§ Directions: Scan the material for the word "компоновки", then return every line where it appears.
Segment Open
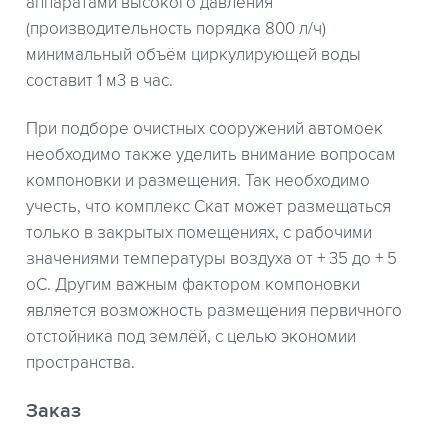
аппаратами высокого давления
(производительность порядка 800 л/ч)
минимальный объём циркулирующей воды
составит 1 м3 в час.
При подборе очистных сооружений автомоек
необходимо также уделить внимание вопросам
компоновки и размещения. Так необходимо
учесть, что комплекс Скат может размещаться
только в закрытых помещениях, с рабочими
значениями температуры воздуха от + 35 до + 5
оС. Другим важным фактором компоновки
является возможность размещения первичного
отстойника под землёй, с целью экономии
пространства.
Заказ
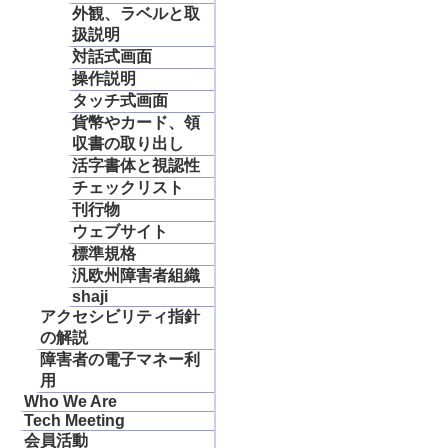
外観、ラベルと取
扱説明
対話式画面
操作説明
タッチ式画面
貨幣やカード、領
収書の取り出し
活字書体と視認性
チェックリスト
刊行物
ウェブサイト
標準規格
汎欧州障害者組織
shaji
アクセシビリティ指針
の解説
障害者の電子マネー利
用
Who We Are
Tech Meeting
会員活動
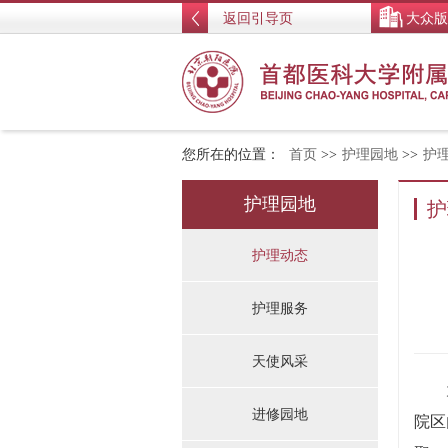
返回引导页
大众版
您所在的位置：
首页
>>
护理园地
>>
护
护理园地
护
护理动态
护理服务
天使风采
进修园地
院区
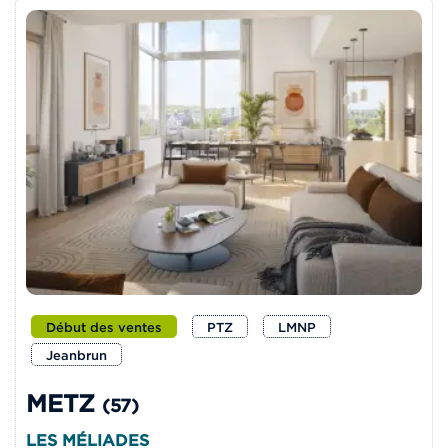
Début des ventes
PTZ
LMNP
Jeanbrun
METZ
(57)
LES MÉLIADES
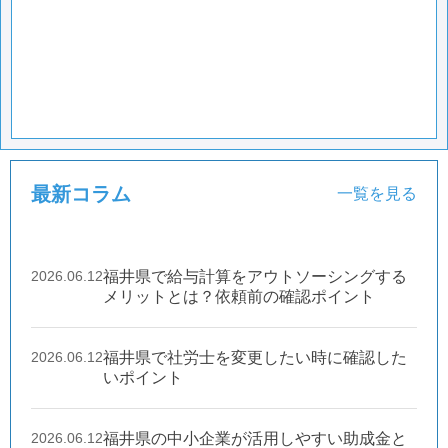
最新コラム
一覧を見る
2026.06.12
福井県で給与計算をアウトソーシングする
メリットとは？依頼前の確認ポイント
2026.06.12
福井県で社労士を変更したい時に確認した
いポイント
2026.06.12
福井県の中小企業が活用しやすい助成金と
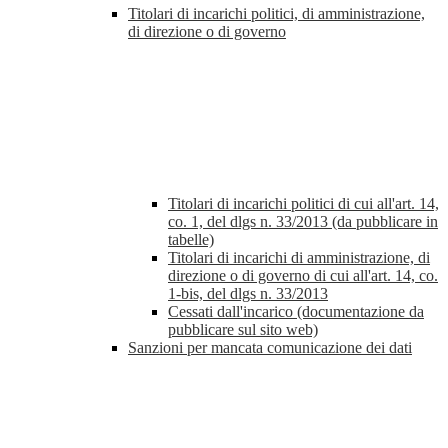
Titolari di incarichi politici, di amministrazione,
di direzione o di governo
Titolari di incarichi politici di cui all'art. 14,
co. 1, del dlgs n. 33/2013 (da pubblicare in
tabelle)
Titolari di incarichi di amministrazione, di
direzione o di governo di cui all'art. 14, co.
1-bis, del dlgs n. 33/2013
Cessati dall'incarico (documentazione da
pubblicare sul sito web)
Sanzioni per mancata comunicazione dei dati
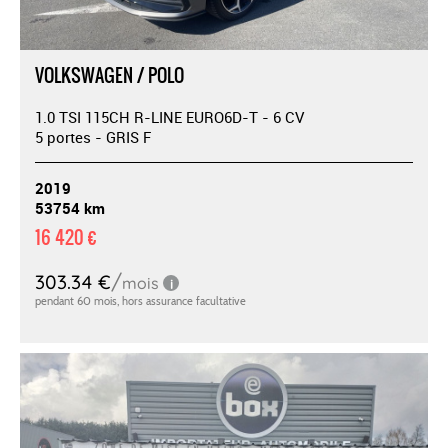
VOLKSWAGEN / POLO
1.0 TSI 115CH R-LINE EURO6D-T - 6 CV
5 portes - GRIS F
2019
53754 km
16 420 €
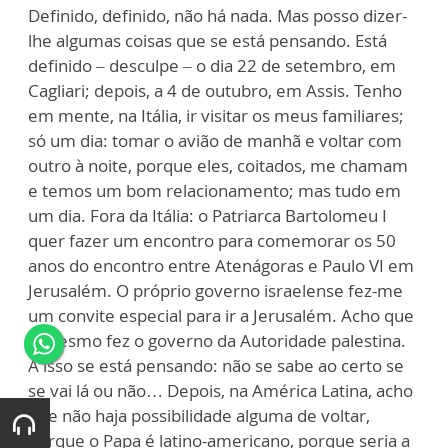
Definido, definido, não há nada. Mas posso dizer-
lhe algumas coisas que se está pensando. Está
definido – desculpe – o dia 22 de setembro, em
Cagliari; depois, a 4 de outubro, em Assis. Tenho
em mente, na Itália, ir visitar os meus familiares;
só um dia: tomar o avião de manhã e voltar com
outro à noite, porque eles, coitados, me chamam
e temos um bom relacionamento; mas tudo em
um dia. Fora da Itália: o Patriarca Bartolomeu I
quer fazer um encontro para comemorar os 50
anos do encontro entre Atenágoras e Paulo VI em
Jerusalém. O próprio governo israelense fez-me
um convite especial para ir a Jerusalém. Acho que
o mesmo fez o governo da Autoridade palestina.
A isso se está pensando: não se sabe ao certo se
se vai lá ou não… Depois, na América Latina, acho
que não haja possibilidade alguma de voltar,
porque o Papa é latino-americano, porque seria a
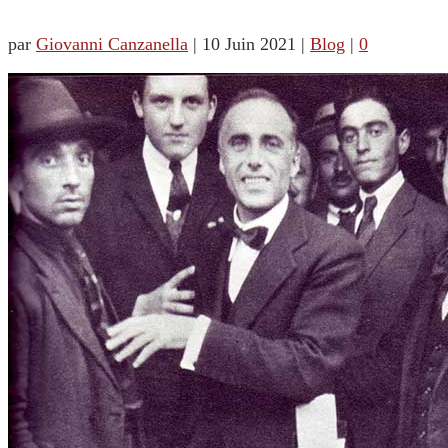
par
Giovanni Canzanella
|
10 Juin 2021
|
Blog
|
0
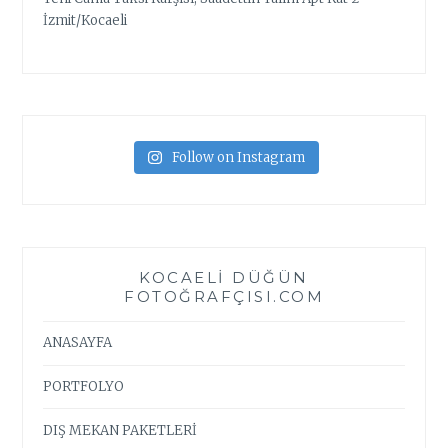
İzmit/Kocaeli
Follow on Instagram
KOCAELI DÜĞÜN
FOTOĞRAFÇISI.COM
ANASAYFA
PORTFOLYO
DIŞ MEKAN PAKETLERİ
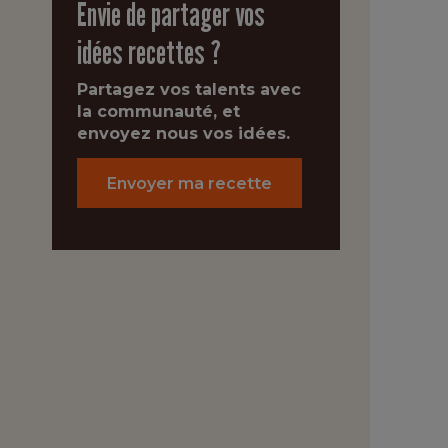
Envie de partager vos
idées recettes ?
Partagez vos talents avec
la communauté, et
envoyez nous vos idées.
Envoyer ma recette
Segment Closed
§ Response for this exercise:
компоновки и размещения. Так необходимо
оС. Другим важным фактором компоновки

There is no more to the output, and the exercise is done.